Her driver’s door jerked open.

Bailey gasped, her heart jumping, just as it used to when she saw those Christmas lights. When she saw Finn for the first time on his biannual vacation visits.

But of course it wasn’t Finn. Thank God. “Mr. Lantz.” Recognizing her mother’s across-the-street neighbor, she held her hand against her chest to calm her heart. “Good to see you.”

So much better than Finn, whom she never expected to see again.

“Bailey-girl, it’s good to see you too.” He was beaming at her, the lights from the holiday ostentation reflecting off his bald head. “Your mother’s thrilled you’re coming home. Heck, we’re all thrilled.”

“Oh. Well. Nice.”

He was nodding. “Worried about the store, you know. It’s an institution.”

The albatross tugged hard on her neck. “A landmark.”

“Exactly.” He patted her shoulder as she slipped out of the car. “But you’ll take care of everything, sharp girl like you.”

Surrounded by overdone dazzle, nearly deafened by the dueling carols, Bailey thought longingly of the quiet and order of her anonymous Los Angeles condo building. The housing association there posted rules and regulations that prohibited just such displays as those that were right now smothering her.
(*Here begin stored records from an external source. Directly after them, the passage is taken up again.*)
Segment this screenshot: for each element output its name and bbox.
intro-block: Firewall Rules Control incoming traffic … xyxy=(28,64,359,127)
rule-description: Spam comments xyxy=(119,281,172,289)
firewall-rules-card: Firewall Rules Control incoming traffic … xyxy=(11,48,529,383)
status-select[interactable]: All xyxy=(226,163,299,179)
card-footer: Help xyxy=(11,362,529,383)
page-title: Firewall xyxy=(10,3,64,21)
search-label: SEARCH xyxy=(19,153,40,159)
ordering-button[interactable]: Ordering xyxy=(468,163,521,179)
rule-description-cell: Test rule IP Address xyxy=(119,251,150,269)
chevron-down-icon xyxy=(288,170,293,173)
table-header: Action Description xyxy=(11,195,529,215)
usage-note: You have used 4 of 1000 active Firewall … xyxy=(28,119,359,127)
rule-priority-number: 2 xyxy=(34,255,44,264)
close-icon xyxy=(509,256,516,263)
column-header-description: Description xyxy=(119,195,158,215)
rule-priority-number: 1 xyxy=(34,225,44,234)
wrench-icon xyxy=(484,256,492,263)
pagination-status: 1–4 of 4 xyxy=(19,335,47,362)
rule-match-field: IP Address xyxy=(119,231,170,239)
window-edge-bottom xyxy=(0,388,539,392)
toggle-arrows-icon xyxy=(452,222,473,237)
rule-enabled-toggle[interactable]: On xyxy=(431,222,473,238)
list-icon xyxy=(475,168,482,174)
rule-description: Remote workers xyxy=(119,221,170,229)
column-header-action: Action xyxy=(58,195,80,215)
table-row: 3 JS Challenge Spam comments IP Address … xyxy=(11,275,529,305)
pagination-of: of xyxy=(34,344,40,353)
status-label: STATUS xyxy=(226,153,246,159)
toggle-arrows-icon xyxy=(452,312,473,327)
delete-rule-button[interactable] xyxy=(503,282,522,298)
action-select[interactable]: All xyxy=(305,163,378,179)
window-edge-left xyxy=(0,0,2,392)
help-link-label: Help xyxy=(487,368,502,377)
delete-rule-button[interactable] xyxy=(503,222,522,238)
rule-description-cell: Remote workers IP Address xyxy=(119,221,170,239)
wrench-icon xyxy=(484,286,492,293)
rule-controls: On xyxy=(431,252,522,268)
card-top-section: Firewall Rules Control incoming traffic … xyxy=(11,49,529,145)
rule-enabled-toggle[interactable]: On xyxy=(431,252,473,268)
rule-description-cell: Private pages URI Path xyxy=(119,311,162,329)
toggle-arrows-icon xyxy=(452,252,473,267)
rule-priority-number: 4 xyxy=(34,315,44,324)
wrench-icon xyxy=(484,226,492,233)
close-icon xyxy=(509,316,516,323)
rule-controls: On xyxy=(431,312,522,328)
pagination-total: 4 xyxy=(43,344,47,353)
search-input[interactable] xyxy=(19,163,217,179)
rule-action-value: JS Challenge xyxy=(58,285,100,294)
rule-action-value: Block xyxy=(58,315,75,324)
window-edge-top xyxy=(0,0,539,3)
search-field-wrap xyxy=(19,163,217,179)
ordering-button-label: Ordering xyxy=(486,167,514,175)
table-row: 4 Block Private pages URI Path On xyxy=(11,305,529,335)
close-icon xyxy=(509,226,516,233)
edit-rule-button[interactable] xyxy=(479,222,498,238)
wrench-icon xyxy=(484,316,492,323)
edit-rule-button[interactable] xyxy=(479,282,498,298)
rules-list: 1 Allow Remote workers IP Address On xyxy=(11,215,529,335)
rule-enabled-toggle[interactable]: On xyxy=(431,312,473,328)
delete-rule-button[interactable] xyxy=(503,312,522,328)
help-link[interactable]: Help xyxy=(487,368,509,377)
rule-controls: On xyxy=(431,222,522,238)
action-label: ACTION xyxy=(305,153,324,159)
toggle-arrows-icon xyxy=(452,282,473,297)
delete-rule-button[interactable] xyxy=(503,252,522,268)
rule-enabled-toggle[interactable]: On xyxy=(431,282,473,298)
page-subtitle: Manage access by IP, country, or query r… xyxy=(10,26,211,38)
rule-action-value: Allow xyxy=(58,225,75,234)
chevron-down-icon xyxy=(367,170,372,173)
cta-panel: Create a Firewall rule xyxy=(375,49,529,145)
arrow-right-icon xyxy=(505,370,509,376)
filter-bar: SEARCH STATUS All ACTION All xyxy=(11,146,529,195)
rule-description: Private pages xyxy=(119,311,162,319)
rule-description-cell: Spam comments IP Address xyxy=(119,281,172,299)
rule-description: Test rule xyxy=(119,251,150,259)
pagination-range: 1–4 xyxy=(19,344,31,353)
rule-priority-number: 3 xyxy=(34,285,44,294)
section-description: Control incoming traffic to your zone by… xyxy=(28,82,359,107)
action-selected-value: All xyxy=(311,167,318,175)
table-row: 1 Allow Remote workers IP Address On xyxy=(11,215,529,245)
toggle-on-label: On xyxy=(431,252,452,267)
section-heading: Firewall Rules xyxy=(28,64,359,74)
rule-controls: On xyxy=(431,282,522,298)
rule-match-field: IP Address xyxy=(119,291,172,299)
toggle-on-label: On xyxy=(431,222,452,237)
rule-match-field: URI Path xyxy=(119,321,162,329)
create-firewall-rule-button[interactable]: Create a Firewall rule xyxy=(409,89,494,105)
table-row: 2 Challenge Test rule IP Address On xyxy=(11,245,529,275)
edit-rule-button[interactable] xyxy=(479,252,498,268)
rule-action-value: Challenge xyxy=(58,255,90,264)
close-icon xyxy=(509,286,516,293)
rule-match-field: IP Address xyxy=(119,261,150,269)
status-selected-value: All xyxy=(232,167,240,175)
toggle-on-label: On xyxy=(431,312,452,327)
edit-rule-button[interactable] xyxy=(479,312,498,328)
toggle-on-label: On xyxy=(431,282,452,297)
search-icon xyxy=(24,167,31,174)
It was why she’d chosen the place.

Mr. Lantz didn’t seem to notice her disquiet. He beamed at her again. “I know you’ll fix things. Save the store, save the season.”

Bailey sighed, wondering what he’d think if he knew she hated the holiday. If he knew that from the day she’d left home she’d never once celebrated on December 25-except for the fact that she didn’t have to celebrate it at all. What he’d think if he realized that the “sharp girl” assigned to save The Perfect Christmas was in fact a certified, holiday-hating Scrooge.

Bailey speed-rolled her suitcase along the path to her mother’s front porch, eager to escape the cacophony of merry tunes tumbling down the narrow street. But with the solid brick steps leading to the front door beneath her feet, she paused.

Just as The Perfect Christmas had been her maternal grandparents’ store, this had been her maternal grandparents’ house. The most stable thing in her life. The idea gave a little lift to her spirits, and the weight of the albatross eased some too.

Maybe she’d overreacted to the phone calls. Maybe she only needed a face-to-face with her mother to straighten out all their lives. Mom, here’s the deal. Dad left, and now Dan. Get over it, get back in the store, and I’ll get on my way.

It could work.

On the strength of that thought, she pushed open the front door, wearing an almost-smile. “Mom?” she called out. “It’s me. I’m here.”

Silence was the only reply, but there was the scent of food in the air, and her mother had said she’d be home all evening. Bailey left her suitcase in the entry hall and wandered past the living room in the direction of the kitchen. “Mom?”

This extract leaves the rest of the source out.